PROWODNIKOW PROWOKUJE MARQUEZA
Rusłan Prowodnikow (23-2, 16 KO) był jednym z kandydatów do walki z Mannym Pacquiao (55-5-2, 38 KO), który powróci na ring 12 kwietnia w Las Vegas. Ostatecznie rywalem "Pacmana" będzie mistrz WBO wagi półśredniej Tim Bradley (31-0, 12 KO). Będzie to rewanż za kontrowersyjną wygraną "Pustynnej Burzy" z czerwca 2012 roku.
Mocno bijący Rosjanin, który prywatnie przyjaźni się z Pacquiao, cieszy się z wyboru oponenta przez team Filipińczyka.
- Rewanż pomiędzy Pacquiao i Bradleyem będzie ciekawy, jednak walka będzie podobna do pierwszej potyczki. Jeżeli Manny nie podejmie ryzyka, trudno będzie mu odnieść zwycięstwo na punkty. Cieszę się, że negocjacje na walkę Manny'ego zostały sfinalizowane. Co najważniejsze - Freddie Roach będzie stał w moim narożniku podczas kolejnego występu, bardzo mi na tym zależało - powiedział Rosjanin.
Rusłan celuje teraz w walkę z meksykańską legendą szermierki na pięści - Juanem Manuelem Marquezem (55-7-1, 40 KO). Póki co, "Dinamita" wyraźnie dawał do zrozumienia, że Prowodnikow nie jest dla niego godnym oponentem.
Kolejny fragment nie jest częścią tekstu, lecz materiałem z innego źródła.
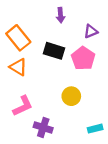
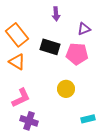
pink pentagon: (83, 58) -> (77, 54), turned -30
purple cross: (43, 128) -> (29, 121), moved

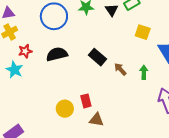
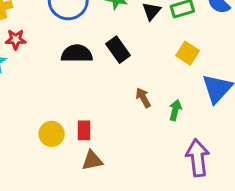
black semicircle: (57, 54) -> (77, 54), moved
black rectangle: (98, 57) -> (118, 50), moved
brown triangle: (96, 120) -> (92, 160), turned -35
- Bradley nie zawalczy z Marquezem przynajmniej przed końcówką tego roku. Meksykanin nie młodnieje, a jedną walką, która sprzeda się w PPV jest pojedynek ze mną. Jeśli "Dinamita" nie zgodzi się na starcie ze mną, utwierdzi mnie to w przekonaniu, że Meksykanin się mnie obawia - dodał Prowodnikow.